I really respect that you provide transcripts. It's terribly important for accessibility and for getting what people have said into the various search engines.

I was sad to hear that Crockford is not aiming to be the author of "the next language" anymore, but I wonder how sincere that really is. His thoughts on actor-based languages are interesting.

Thanks!

Crockford's thoughts on actors are really interesting. I tried to pull them apart but I didn't get very far and ended up not including them in the episode.

What he is envisioning is not exactly like Erlang but not exactly like Scheme. He said that Carl Hewitt had a lot of ideas and they were hard to unpack.

If you're interested though, I would reach out to him. He is very approachable and excited to talk to people with ideas for new ways of making things simple.

I do wish some more details about his current thoughts on actors had been included, though I can understand if they were hard to tease out. I would guess that may go back to his work on Electric Communities as E was a message passing system.

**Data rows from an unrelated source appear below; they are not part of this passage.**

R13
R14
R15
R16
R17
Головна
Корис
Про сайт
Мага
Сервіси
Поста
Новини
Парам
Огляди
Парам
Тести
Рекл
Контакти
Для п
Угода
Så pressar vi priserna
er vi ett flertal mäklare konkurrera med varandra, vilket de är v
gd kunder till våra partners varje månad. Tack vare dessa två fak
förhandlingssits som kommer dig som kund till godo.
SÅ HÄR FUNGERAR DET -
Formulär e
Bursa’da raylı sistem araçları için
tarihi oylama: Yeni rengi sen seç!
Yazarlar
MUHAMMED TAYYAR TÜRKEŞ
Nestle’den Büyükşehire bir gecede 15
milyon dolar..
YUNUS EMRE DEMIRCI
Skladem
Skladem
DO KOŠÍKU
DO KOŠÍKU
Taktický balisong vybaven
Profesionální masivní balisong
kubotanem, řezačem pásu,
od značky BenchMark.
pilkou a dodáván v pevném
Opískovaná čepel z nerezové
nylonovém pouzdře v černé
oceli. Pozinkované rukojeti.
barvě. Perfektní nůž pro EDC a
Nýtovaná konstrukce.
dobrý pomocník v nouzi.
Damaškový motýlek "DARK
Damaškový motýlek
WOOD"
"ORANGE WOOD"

Would be interested in hearing more of where his mind is on actors today.

The closest thing we have right now I think is Spritely Goblins, though that is Scheme. (Not coincidentally, one of the other Electric Communities co-founders is also a Spritely Institute co-founder: https://spritely.institute/about/)

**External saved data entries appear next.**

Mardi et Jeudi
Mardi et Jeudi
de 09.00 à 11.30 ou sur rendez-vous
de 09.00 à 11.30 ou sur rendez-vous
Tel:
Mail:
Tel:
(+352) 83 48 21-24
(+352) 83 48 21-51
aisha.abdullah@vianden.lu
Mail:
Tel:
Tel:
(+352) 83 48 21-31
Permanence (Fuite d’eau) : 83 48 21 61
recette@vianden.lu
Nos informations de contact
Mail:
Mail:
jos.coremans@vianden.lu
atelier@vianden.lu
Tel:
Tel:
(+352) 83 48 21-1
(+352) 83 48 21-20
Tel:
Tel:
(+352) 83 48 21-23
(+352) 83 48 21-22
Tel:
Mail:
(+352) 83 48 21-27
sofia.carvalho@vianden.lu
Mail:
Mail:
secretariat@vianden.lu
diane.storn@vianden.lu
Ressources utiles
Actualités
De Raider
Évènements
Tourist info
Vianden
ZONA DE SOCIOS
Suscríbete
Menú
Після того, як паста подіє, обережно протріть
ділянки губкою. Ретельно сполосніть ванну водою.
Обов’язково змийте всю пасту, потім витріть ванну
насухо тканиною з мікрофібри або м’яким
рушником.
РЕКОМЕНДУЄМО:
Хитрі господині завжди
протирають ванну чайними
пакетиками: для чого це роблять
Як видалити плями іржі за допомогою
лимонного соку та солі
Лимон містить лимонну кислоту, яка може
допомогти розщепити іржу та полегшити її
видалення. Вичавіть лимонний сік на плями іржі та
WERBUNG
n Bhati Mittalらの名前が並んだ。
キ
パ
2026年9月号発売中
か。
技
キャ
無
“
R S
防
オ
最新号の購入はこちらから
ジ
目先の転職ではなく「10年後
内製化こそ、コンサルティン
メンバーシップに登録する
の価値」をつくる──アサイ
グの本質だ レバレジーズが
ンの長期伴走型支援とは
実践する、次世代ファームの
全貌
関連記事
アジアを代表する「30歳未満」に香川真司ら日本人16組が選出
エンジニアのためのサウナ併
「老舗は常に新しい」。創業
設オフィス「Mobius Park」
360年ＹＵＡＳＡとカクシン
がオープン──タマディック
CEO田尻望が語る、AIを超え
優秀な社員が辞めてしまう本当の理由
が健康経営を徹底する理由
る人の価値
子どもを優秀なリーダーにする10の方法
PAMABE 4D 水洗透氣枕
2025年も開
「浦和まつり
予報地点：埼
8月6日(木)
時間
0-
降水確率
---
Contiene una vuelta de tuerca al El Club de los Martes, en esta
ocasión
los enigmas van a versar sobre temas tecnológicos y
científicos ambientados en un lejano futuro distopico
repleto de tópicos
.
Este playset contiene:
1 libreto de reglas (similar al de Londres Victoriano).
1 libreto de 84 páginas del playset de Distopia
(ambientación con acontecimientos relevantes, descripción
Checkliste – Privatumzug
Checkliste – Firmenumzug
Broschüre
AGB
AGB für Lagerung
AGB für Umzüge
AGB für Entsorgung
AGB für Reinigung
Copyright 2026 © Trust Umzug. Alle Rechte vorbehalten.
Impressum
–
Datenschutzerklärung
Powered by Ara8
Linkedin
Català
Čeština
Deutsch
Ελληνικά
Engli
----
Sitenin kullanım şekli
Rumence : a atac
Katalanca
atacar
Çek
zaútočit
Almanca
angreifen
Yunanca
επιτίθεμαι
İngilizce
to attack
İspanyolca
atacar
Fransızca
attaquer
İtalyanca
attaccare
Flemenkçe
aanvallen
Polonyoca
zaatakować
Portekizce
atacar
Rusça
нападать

The design of the language he is (was?) working on is here:

http://www.crockford.com/misty/

There are a few talks from a few months ago on Youtube that detail some of the rationale behind it.

Oh cool, thanks for the pointers!
Just wanted to say your podcasts are really good. Many podcasters aim for quantity over quality; with you it’s the other way around. Thank you!
I remember a meeting where a consultant from an MCP excitedly told our mutual client that the XP in the upcoming version of Windows stood for 'XML Protocol.'

More innocent times.

I had a power strip which had "works with windows 95" on the packaging box.
This is just an example of how marketing knows nothing about the products they are marketing, or are just flat out snake oil sales. Like packaging for bacon exclaiming "gluten free"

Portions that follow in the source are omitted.